去る3月6日から土日を挟んで3月11日までの四日間、川崎市議会では来年度予算案を審議する「予算審査特別委員会」が開催されました。
国会の予算委員会は常任委員会ですが、地方議会では特別委員会が設置され審議されています。
特別委員会といっても、60人いる川崎市議会議員が全員で特別委員会を構成しますので、結局は一般質問とほとんど変わりがありません。
当該委員会では慣例により委員長、副委員長、議長、副議長は質問をしませんので56人の川崎市議会議員に質問権があるわけですが、今回の審議を終え気づいてみて驚いたのは、大規模な「交通インフラ」について質問したのは私だけだったことです。
私は初当選以来、事あるごとにインフラの重要性を訴えてきました。
とりわけ、交通インフラのなかでも「道路整備」は街づくりの根幹です。
いつも言うように、道路は交通流の円滑化をはかるだけではなく、災害時には避難路や救援路、火災発生時には延焼を遮断する空間機能を有しています。
それだけではなく、道路は上下水道管やガス管、あるいは光ファイバーケーブルなどの公共公益施設を埋設し、中央分離帯や沿道を緑化すれば環境形成などの空間機能をも有しています。
都市計画道路等の幹線道路の整備は沿道の宅地開発や都市開発を大いに促進しますし、道路網が貧弱な都市は都市間競争での優位性を失うことになります。
私の質疑にありましたように、例えば川崎市における4車線の市道延長は横浜市の5分の1程度しかありません。

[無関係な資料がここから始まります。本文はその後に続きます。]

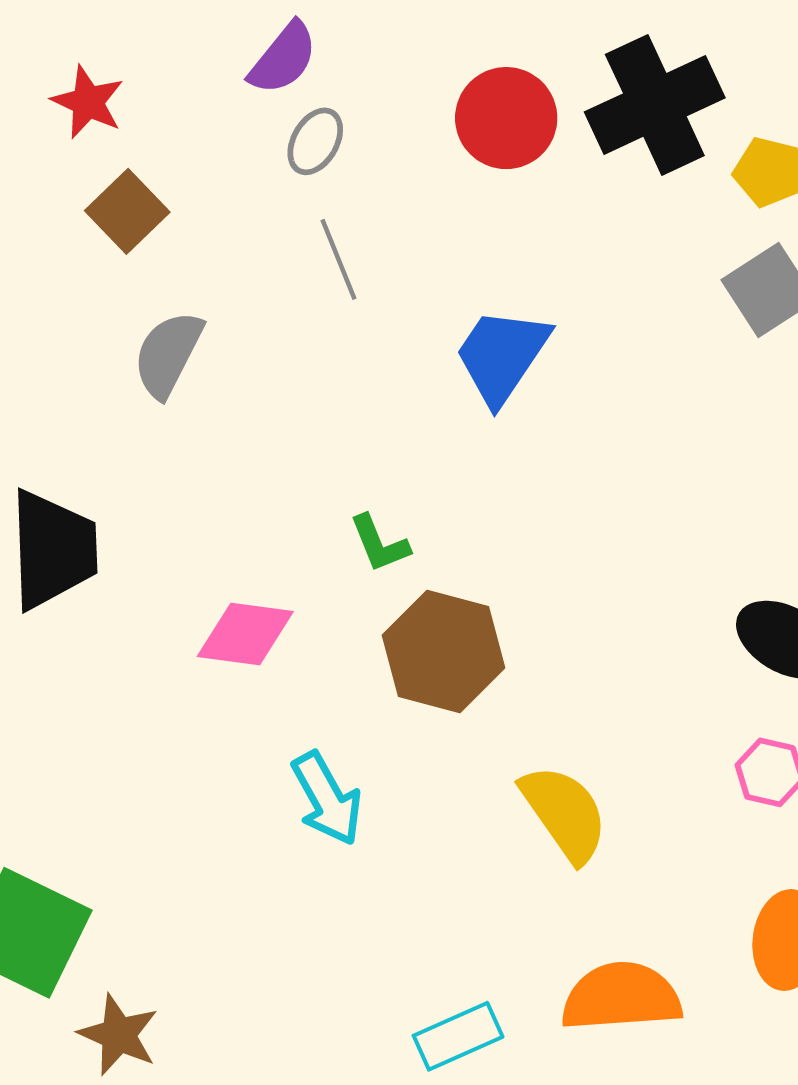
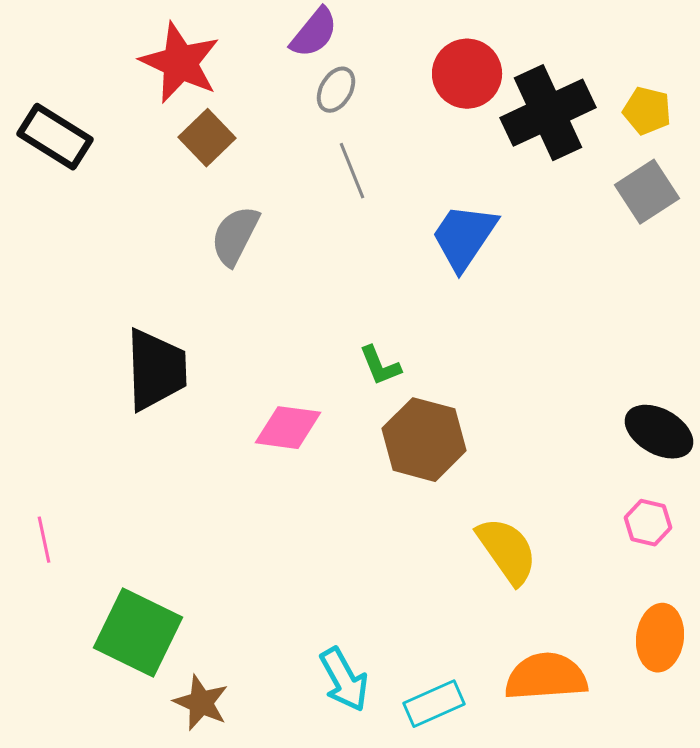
red star: (88, 102) -> (180, 63), size x1.6
black cross: (655, 105) -> (548, 113), moved
cyan arrow: (327, 799) -> (344, 680), moved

都市計画道路の進捗率についても、本市は政令指定都市の中でも、とりわけ大都市の中でも極めて低いほうの部類です。
道路網が貧弱でありつつも、本市がそれなりに発展し得たのは、東京・横浜という大都市(大消費地)に挟まれているという地理的利点を享受してきたからでしょう。
その地理的利点に加え、もしも道路整備への適切な投資が行われていたならば、現在の川崎市はもっと発展していたにちがいない。
まことに残念です。
とはいえ、都市計画道路などの幹線道路の整備には時間を要する用地買収が伴いますので、これまでの遅れを今から取り戻すのは非常に困難です。
であるならば、できるだけ用地買収に手間取らず、より経済効果の大きい基幹道路の整備が本市発展のためには欠かせません。
その点、川崎縦貫道路Ⅱ期と外郭環状道路をつなぐ構想などは本市にとって極めて重要な投資対象となります。
因みに、東日本大震災の復旧にあたり、東北縦貫道や常磐自動車道が有する高速道路の出入り口インターチェンジのアクセス制御機能、そして高速道路としての輸送力と速達性の有用性が再確認されていることからも、本市を縦貫する高速道路ネットワークの形成は極めて重要です。
そうした強い想いから質問したわけですが、近年、インフラの重要性を訴える議員が少なくなっていることに日本国民としても危機感を覚えます。
ローマは一日にして成らず、です。